Technologically, it is gradually evolving from component revolution to system intelligence
First, the silicon carbide revolution will drive industrial upgrading. With silicon carbide converters, frequency regulation response time is reduced to 8ms (CATL/Sungrow Qinghai project). Second, AI control systems will achieve "digital twin grids," improving grid-forming storage asset utilization by pre-emptively predicting grid instability risks (according to UK National Grid calculations, utilization will increase by 45%). Finally, modular design will make grid-forming storage a standard component of new power systems, achieving "plug-and-play."
Application-wise, it will achieve comprehensive penetration from land to deep space
The world's first commercial project, the "Sea Star Platform" (Norway, 2027), will use grid-forming technology to establish a 500MW-class floating energy island, enhancing offshore wind power stability. On the industrial microgrid side, the Baosteel Zhanjiang project, through configuring 200MW/400MWh grid-forming storage, has achieved 100% green power steelmaking, realizing annual carbon emission reductions of 1.2 million tons and reducing electricity costs by 10%. NASA's Artemis program is expected to deploy a 10MW grid-forming system by 2028, achieving off-world energy islanded operation.
Commercially, grid-forming storage will reconstruct the energy value system
In 2024, the global grid-forming financial product scale exceeded $8 billion, with an annual growth rate of 65%. Large-scale grid-forming storage systems can be combined with virtual power plants, using storage capacity as a product to generate revenue by selling storage capacity.

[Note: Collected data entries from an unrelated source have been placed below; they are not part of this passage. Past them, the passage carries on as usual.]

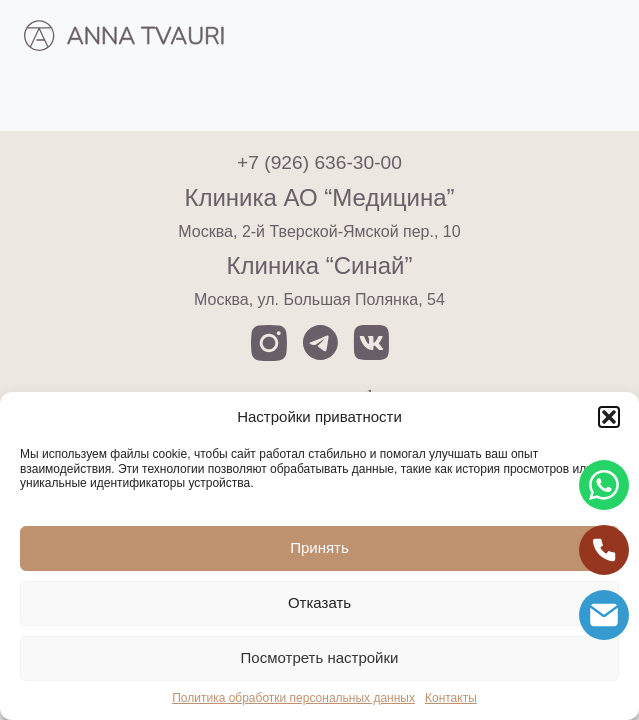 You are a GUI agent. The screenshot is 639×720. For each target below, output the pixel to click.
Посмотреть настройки (320, 657)
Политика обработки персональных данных (293, 698)
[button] (609, 417)
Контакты (451, 698)
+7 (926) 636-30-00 (319, 162)
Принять (319, 547)
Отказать (319, 602)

At the same time, they can package and sell grid support capabilities along with inertia/frequency regulation services, achieving multi-market arbitrage.
Conclusion
In the next decade, grid-forming storage technology will reshape the energy industry like smartphones transformed telecommunications. "Whoever masters the leading position in grid-forming technology will hold the pricing power of future energy."